It was 6:30 AM, the city was quiet, and I managed to find the convention center. I was caffeinated, excited, and ready to absorb everything the American Society of Anesthesiologists annual meeting (ASA22) had to throw at me. Registration was a breeze and once in the convention center, I began to execute my agenda. One 60-minute review session after another. The sheer magnitude of the conference was almost overwhelming. Tens of thousands of professionals engaged in the delivery of anesthesia all together in one place. There is certainly something different about attending a meeting in person compared to a virtual meeting. Shaking hands, observing body language, interpreting non-verbal communication, etc. I venture to say that most physicians do not enter the field of medicine for an opportunity to work solely in a virtual environment.

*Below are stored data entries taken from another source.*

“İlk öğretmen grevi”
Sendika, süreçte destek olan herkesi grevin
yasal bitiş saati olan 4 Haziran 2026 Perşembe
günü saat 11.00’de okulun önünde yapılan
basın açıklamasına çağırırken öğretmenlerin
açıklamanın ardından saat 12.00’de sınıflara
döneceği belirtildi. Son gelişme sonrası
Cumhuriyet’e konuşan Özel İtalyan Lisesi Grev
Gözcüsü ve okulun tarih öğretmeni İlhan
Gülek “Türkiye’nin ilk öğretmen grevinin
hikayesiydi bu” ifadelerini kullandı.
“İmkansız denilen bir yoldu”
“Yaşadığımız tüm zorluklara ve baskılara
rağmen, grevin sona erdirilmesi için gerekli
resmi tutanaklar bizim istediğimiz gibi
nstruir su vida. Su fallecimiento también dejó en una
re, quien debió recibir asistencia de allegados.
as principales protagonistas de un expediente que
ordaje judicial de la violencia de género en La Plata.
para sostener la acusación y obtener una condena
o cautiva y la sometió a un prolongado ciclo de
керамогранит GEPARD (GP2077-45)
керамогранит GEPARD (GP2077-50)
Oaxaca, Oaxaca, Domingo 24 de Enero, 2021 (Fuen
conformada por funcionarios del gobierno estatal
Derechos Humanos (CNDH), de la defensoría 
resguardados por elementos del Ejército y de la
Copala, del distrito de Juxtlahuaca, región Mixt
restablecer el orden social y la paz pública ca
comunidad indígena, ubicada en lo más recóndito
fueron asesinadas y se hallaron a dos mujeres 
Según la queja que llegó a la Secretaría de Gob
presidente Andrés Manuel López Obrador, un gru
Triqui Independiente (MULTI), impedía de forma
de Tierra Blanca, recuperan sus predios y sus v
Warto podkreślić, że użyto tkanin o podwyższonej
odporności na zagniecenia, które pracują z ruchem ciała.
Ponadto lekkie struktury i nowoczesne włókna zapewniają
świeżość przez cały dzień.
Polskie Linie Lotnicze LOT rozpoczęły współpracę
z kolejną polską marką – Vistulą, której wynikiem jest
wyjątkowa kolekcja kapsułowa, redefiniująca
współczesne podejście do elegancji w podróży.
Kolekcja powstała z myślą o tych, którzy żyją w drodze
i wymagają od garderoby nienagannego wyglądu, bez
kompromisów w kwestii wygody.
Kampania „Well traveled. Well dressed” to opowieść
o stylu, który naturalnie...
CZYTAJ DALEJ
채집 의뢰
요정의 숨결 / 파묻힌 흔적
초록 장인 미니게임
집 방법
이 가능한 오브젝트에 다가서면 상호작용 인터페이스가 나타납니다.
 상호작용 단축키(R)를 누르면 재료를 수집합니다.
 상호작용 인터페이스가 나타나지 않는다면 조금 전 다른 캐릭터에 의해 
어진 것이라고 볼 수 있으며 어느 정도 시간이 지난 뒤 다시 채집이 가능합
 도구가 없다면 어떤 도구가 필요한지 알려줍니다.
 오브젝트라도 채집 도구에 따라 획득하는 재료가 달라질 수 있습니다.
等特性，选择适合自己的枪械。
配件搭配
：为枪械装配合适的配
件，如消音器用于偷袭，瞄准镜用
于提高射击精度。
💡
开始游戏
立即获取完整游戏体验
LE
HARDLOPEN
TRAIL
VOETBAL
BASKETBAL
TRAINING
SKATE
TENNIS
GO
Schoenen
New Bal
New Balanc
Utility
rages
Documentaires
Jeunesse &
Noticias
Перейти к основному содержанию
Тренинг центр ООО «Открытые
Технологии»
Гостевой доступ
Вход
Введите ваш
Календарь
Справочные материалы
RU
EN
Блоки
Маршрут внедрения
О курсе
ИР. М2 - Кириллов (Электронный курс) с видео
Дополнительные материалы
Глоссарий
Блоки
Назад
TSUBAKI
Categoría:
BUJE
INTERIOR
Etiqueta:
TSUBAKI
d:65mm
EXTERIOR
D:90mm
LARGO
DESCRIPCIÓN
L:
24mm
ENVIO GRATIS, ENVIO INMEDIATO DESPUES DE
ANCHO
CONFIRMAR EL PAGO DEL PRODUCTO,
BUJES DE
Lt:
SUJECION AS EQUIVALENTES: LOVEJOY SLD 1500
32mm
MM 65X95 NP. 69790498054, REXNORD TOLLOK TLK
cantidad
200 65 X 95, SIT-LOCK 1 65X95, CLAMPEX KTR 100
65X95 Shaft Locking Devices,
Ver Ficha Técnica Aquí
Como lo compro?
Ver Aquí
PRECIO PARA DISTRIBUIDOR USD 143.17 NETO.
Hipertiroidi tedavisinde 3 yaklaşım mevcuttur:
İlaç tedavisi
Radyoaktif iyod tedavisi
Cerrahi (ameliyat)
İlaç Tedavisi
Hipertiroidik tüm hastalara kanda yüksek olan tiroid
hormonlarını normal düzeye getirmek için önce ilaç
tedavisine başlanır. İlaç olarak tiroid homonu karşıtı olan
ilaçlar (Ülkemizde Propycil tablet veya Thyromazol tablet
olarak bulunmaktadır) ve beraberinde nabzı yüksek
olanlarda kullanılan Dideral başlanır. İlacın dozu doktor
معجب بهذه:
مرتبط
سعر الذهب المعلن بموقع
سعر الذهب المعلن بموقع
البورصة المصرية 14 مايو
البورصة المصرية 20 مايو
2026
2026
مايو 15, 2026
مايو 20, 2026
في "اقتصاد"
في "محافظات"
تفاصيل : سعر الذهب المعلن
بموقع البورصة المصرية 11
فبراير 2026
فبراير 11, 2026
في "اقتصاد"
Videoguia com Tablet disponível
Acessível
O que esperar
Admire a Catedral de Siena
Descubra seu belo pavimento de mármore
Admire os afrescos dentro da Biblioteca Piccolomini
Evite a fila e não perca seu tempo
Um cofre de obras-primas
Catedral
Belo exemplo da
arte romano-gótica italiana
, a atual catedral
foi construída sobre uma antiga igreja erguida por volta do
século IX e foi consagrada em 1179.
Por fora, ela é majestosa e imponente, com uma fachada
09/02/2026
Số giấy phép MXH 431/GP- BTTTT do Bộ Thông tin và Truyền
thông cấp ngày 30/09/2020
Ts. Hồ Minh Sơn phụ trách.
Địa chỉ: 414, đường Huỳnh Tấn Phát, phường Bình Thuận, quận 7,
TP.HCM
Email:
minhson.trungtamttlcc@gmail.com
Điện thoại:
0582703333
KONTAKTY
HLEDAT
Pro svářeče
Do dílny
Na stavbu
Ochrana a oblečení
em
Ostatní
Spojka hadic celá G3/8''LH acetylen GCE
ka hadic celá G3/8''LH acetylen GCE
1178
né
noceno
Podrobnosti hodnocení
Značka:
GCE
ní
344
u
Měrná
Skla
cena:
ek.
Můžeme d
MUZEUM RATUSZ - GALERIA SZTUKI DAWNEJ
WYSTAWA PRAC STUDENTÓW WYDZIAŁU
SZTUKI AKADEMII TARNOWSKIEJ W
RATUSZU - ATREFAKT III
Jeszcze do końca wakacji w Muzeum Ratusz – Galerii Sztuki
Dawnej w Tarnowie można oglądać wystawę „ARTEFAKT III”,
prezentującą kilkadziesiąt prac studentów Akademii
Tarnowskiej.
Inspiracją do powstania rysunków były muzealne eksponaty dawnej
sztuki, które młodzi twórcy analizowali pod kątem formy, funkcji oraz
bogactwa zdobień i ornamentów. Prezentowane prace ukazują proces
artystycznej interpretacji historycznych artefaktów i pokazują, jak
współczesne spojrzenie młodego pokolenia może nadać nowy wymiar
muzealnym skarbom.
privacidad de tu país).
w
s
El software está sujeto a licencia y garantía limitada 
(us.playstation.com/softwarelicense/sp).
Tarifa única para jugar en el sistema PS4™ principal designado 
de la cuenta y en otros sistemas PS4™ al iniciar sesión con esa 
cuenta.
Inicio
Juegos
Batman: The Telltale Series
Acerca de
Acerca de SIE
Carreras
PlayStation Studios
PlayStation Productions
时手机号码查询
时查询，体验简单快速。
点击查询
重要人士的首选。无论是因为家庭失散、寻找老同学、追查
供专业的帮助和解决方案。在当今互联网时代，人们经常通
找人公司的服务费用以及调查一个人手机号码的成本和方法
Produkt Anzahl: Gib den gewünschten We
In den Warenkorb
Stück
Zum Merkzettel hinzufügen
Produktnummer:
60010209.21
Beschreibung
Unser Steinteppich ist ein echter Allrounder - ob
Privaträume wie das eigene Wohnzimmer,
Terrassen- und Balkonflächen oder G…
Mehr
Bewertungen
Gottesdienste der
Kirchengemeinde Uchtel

This point was driven home as I listened to a keynote session, delivered by a gentleman named Mick Ebeling, who founded the Not Impossible Labs. They are doing their best to make the impossible not impossible. He inspired me with his experiences traveling to and creating a 3D printing prosthetic laboratory in Sudan. He has undoubtedly improved the quality of life and the outlook of so many people by focusing his efforts on solving one problem for one patient at a time. What a speaker. And as he spoke, I thought about our anesthesiologists, particularly our critical care anesthesiologists, and their never-ending commitment to caring for the sickest patients in the direst situations. Trying to make what seems impossible possible. They are managing new and improved mechanical circulatory devices, intensifying their use of point-of-care ultrasound, and expanding our understanding of possibilities in mechanical ventilation. Our anesthesiologists are not only committed to caring for patients but also to asking questions. They allow themselves to wonder and then engage with others to invent new concepts and new approaches to difficult situations. Just sit in on a lecture describing a year in review and it is easy to see that our colleagues have nothing but initiative, followed by more initiative, followed by more initiative.
We are making improvements in fluid resuscitation, cardiopulmonary resuscitation, hemodynamic monitoring, intravenous anesthetic administration, etc. We are providing care for even sicker patients as we continue to promulgate this technology explosion. Our colleagues refuse to stop investigating. And it turns out you can teach an old dog new tricks. And you can also convince them to forget the old ones. That said, we all recognize that the gears of medicine and medical practice churn slowly. It’s important to note, however, that they do keep churning. It may take years for our specialty to implement a practice nationwide. It may take the same amount of time to gain national de-implementation of a practice. Think pulmonary artery catheter. Think hetastarch. This insight, provided by Dr. Craig Jabaley, during his presentation on new and reversed practices in critical care medicine, was most appreciated. As he alluded to, and as I am all too happy to resonate, we need to identify and eliminate low-value practices while moving toward precision medicine. We must be relentless in our continued quest for discovery. We must maintain our curiosity, exercise our genius, and hone our craft because somebody’s life does depend on it. And by doing such, we will make a difference.
This is my takeaway from ASA22. Our colleagues are bright, motivated, confident, and uncompromising in their dedication to high-quality patient care delivery. Together we will make a difference. We will find our Daniel. Together we are unstoppable! Now, on to that second cup of coffee.
Dr. Carness is an anesthesiologist in San Diego, CA, and is affiliated with Naval Medical Center San Diego. He specializes in critical care medicine, and has no conflicts of interest to report.